A iniciativa é da Diretoria de Gestão Acadêmica e Políticas de Acesso da Pró-reitoria de Ensino do IFF que publicou, recentemente, o edital do Processo Seletivo de Cursos Técnicos 2026/2º semestre elaborado totalmente em Linguagem Simples e Direito Visual, fruto desta parceria com o Inmetro (LEIA AQUI)
A linguagem simples é uma causa social
O cidadão tem o direito de encontrar as informações que precisa, entendê-las e usá-las. “A linguagem simples é importante no serviço público para levar a informação aos cidadãos de uma forma que ajude-os a exercer sua cidadania”, Ana Lúcia Borges, coordenadora do Programa de Linguagem Simples do InovInmetro.
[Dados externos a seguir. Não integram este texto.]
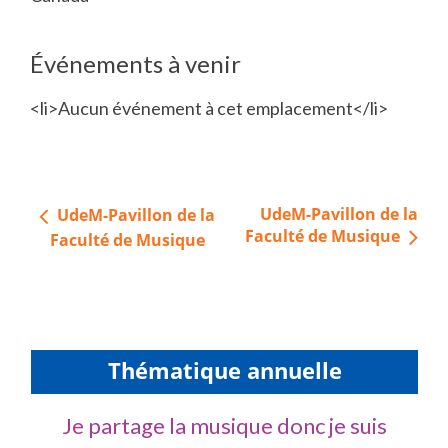
Événements à venir
<li>Aucun événement à cet emplacement</li>
Navigation
UdeM-Pavillon de la
UdeM-Pavillon de la
de
Faculté de Musique
Faculté de Musique
l’article
Thématique annuelle
Je partage la musique donc je suis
A linguagem simples é uma porta de entrada para melhorar processos
Rodrigo Neves, chefe do InovInmetro, aponta que, quase sempre, ao trabalhar a linguagem, é possível melhorar e simplificar processos nos setores da instituição para entregar serviços de maior valor para a sociedade.
Boas Práticas
1 - Empatia com quem está lendo: quase três em cada dez brasileiros são incapazes de entender e utilizar de forma eficaz a leitura, a escrita e a matemática em tarefas simples do dia a dia. É preciso refletir e respeitar o contexto do outro;
2 - Priorizar informações: os palestrantes deram como exemplo os famosos “Considerando…” dos documentos oficiais que, apesar de estarem no topo do texto, não representam o conteúdo mais importante;
3 - Divida os textos em parágrafos curtos: tópicos e intertítulos são bons recursos para separar as informações;
4 - Prefira frases mais curtas;
5 - Use ordem direta e voz ativa: No lugar de escrever “A denúncia pode ser feita por qualquer pessoa”, prefira “Qualquer pessoa pode fazer a denúncia”;
Dica de ouro: “A linguagem simples permite diminuir o esforço da leitura e aumentar a capacidade de compreensão” - Rodrigo Neves
6 - Use palavras conhecidas pelo seu público: “Isto não é empobrecer o texto ou abrir mão do rigor técnico”, ressalta Ana Lúcia;
7 - Evite palavras compridas e sequência de termos abstratos;
8 - Prefira verbos que indiquem ações claras;
9 - Use elementos visuais;
10 - Revise a versão final do texto: isso significa, sempre que possível, testar a facilidade de entendimento do texto com um grupo de usuários.
A palestra foi gravada e, nos próximos dias, estará disponível no canal do IFF no YouTube.